• **What to produce**:
Below are entries to be transcribed exactly; exclude the pictures from the copy.
···
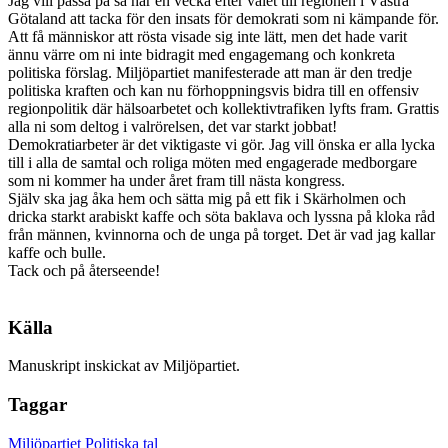
Jag vill passa på så här en vecka efter valet till regionen i Västra
Götaland att tacka för den insats för demokrati som ni kämpande för.
Att få människor att rösta visade sig inte lätt, men det hade varit
ännu värre om ni inte bidragit med engagemang och konkreta
politiska förslag. Miljöpartiet manifesterade att man är den tredje
politiska kraften och kan nu förhoppningsvis bidra till en offensiv
regionpolitik där hälsoarbetet och kollektivtrafiken lyfts fram. Grattis
alla ni som deltog i valrörelsen, det var starkt jobbat!
Demokratiarbeter är det viktigaste vi gör. Jag vill önska er alla lycka
till i alla de samtal och roliga möten med engagerade medborgare
som ni kommer ha under året fram till nästa kongress.
Själv ska jag åka hem och sätta mig på ett fik i Skärholmen och
dricka starkt arabiskt kaffe och söta baklava och lyssna på kloka råd
från männen, kvinnorna och de unga på torget. Det är vad jag kallar
kaffe och bulle.
Tack och på återseende!
Källa
Manuskript inskickat av Miljöpartiet.
Taggar
Miljöpartiet
Politiska tal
···
• **Task answer**:
Jag vill passa på så här en vecka efter valet till regionen i Västra
Götaland att tacka för den insats för demokrati som ni kämpande för.
Att få människor att rösta visade sig inte lätt, men det hade varit
ännu värre om ni inte bidragit med engagemang och konkreta
politiska förslag. Miljöpartiet manifesterade att man är den tredje
politiska kraften och kan nu förhoppningsvis bidra till en offensiv
regionpolitik där hälsoarbetet och kollektivtrafiken lyfts fram. Grattis
alla ni som deltog i valrörelsen, det var starkt jobbat!
Demokratiarbeter är det viktigaste vi gör. Jag vill önska er alla lycka
till i alla de samtal och roliga möten med engagerade medborgare
som ni kommer ha under året fram till nästa kongress.
Själv ska jag åka hem och sätta mig på ett fik i Skärholmen och
dricka starkt arabiskt kaffe och söta baklava och lyssna på kloka råd
från männen, kvinnorna och de unga på torget. Det är vad jag kallar
kaffe och bulle.
Tack och på återseende!
Källa
Manuskript inskickat av Miljöpartiet.
Taggar
Miljöpartiet
Politiska tal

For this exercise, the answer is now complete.